Collected data:
★ ★ ★ ★ ★ ★ ★
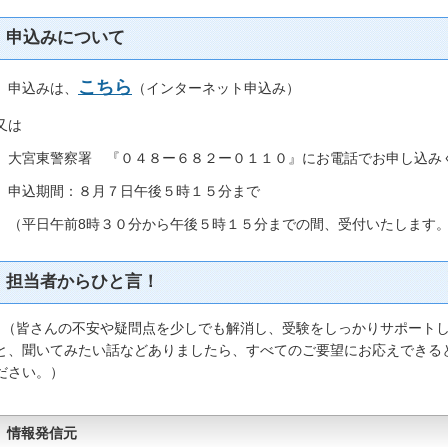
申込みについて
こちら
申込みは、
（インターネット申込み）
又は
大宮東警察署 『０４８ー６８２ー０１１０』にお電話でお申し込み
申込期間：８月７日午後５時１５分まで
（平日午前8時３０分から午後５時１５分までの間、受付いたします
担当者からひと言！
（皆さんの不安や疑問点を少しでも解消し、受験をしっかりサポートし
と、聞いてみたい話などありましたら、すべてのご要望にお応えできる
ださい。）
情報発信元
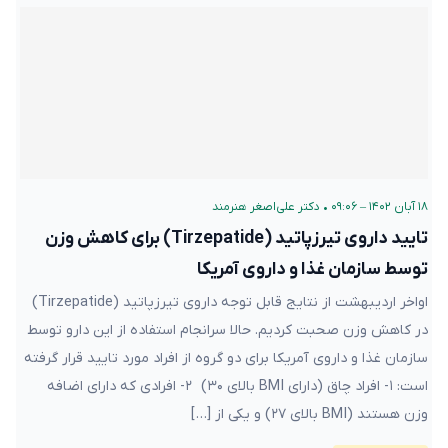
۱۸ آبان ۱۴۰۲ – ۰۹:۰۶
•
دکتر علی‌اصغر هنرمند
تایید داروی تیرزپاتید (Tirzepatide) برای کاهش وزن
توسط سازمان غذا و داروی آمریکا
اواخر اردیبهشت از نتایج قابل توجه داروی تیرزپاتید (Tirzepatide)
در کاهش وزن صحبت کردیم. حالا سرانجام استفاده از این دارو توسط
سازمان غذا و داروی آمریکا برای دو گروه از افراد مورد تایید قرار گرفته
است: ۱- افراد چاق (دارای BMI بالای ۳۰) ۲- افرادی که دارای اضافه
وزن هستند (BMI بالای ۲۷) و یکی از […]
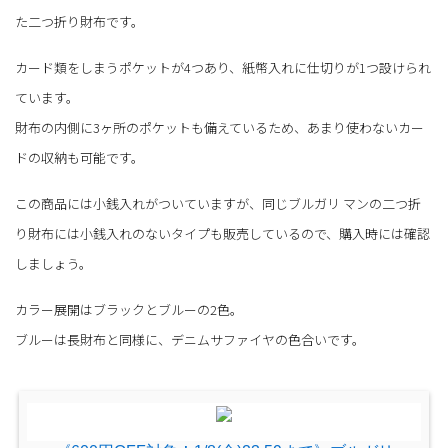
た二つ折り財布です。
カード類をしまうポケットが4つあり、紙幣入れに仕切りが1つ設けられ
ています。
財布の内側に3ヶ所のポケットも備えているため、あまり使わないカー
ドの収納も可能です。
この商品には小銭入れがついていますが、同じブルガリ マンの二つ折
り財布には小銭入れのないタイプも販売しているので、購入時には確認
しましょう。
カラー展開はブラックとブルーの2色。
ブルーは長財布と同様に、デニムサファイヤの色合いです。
★ ★ ★ ★ ★ ★ ★
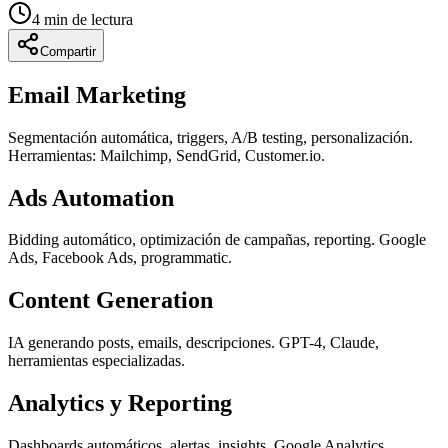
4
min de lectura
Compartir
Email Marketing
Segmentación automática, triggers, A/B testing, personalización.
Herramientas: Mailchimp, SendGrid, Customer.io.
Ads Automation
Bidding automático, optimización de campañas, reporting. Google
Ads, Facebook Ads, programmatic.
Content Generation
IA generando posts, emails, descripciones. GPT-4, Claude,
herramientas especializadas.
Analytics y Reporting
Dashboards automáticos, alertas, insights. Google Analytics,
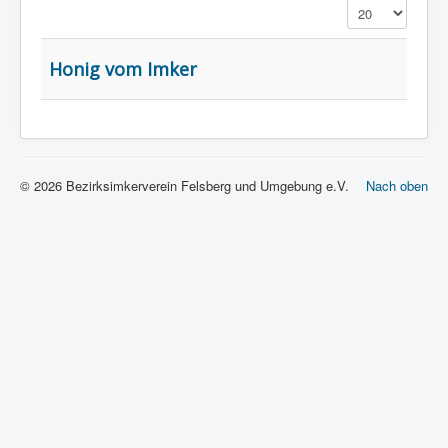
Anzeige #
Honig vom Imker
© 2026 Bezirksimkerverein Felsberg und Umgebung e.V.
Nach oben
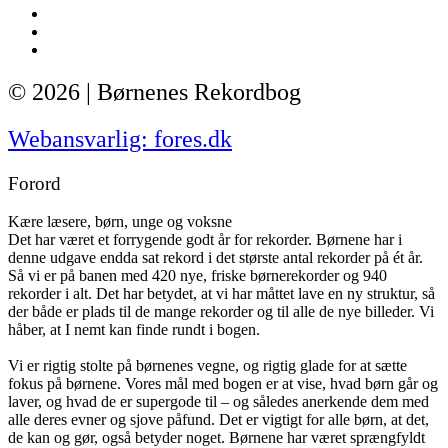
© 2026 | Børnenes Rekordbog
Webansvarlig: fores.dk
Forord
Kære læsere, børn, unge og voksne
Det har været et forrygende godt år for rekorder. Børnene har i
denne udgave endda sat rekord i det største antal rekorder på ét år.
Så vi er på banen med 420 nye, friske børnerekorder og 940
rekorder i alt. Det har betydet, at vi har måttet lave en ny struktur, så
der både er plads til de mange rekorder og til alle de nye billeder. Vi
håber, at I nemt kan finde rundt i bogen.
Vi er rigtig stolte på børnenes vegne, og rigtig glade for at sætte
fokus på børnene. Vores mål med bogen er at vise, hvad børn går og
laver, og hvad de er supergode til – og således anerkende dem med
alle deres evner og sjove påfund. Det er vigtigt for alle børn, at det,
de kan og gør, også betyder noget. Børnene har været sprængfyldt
★ ★ ★ ★ ★ ★ ★
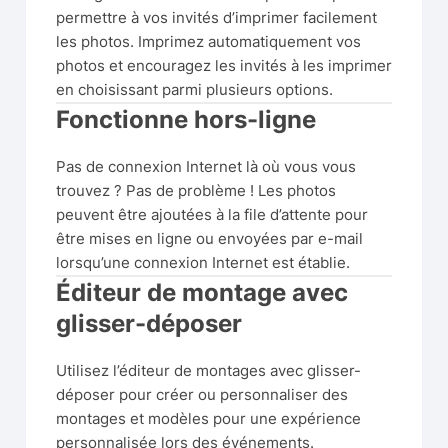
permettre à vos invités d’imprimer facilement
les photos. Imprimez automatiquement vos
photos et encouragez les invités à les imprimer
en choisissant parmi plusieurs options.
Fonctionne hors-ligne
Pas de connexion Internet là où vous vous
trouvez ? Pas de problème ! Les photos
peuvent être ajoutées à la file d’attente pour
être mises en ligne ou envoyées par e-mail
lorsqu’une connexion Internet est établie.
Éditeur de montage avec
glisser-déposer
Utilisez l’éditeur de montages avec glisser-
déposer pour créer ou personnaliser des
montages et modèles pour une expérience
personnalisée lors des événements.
★ ★ ★ ★ ★ ★ ★
:: Task description ::
Which of the lines above hold the string "photos"? Copy each one.

:: Answer below ::
les photos. Imprimez automatiquement vos
photos et encouragez les invités à les imprimer
trouvez ? Pas de problème ! Les photos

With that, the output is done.